Sybil raised an eyebrow, her eyes gleaming with something between amusement and pity. “Sure,” she said slowly. “But nothing’s ever that simple. Breaking a bond with an element isn’t clean. It’s bloody, painful work.”
“You said it’s done all the time.”
“I said it can be done,” Sybil corrected, her voice cool. “Doesn’t mean it’s common. When it is attempted, it’s agony. Could kill weaker casters. But yes, in theory, it’s possible.” Her gaze turned harder, more pointed. “But our Hunter here? He might not survive it.”
The Hunter stood abruptly, the force of it jarring Elara from her thoughts.
“I can’t break the bond with the stones,” he ground out, voice low and taut, fists flexing as though fighting to stay in control. “They weren’t chosen at random. The Lord Sovereign picked each one. If I destroy even one, he’ll know. He’ll feel it.”
Elara felt a cold weight settle in her chest. “Then what can we do?”
Sybil sighed, crossing her arms as she leaned against the hearth. “There are rituals,” she said, her tone cool. “Old ones.
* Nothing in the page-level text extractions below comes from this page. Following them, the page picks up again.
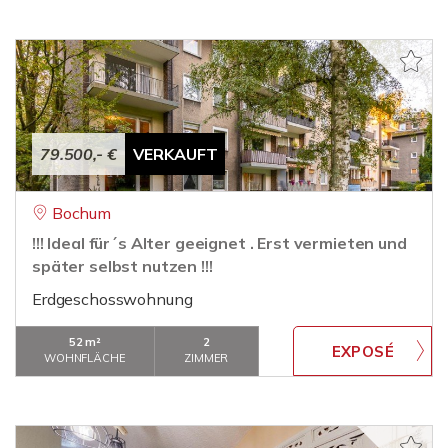
79.500,- €
VERKAUFT
Bochum
!!! Ideal für´s Alter geeignet . Erst vermieten und
später selbst nutzen !!!
Erdgeschosswohnung
52 m²
2
WOHNFLÄCHE
ZIMMER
They can lessen the symptoms, soften the link. But nothing will sever the Draoth Cara entirely. Not without risk.”
“What about my bind?” Elara asked, not caring that the Hunter stood right beside her. “If I break it, could that change things?”
Sybil raised an eyebrow, her tone almost bored. “If you manage to break the bind, you’d be stronger, sure. And maybe—maybe—you could force the link into a dormant state. It wouldn’t sever it, but it could weaken the hold.”
For a heartbeat, hope flickered inside Elara. But Sybil’s sharp laugh cut through it, snuffing it out as quickly as it had come. Elara’s her gaze shifted between Sybil and the Hunter. “What?”
Sybil’s eyes gleamed, almost pitying. “Only the Lord Sovereign knows how to break that bind. It’s a Tírrísh spell—ancient, forbidden, and wiped from every record. Unless you plan on charming him into handing it over, there’s nothing you can do.”
A cold sweat prickled at the back of her neck as Sybil’s words sunk in.
It was as if a stone had lodged itself beneath her ribs, sinking deeper with each breath, the air growing thick and stifling.
The flicker of hope she’d held onto slipped through her fingers, leaving behind the hollow ache of dread that crawled into the spaces it left behind.
She swallowed, trying to push back the growing sense of helplessness. But then, like a thread being pulled free, a thought unraveled in her mind. The spell....
The Hunter had the spell.
She’d seen Osin give it to him, watched the exchange herself.
The tension thickened, almost tangible, tightening around her lungs as her gaze found him.
He was already looking at her.
For a moment, everything else fell away—the room, Sybil, the stakes—until only the two of them remained, caught in a silent exchange. A muscle jumped in his cheek, something dark flickering across his face, but he didn’t look away. He didn’t need to. The truth was already there.
Elara felt the corner of her mouth twitch as her fingers rose to the necklace at her throat, curling around it. She didn’t need words to know what lay beneath his silence. He had the answers she wanted—and she would draw them out of him, one way or another.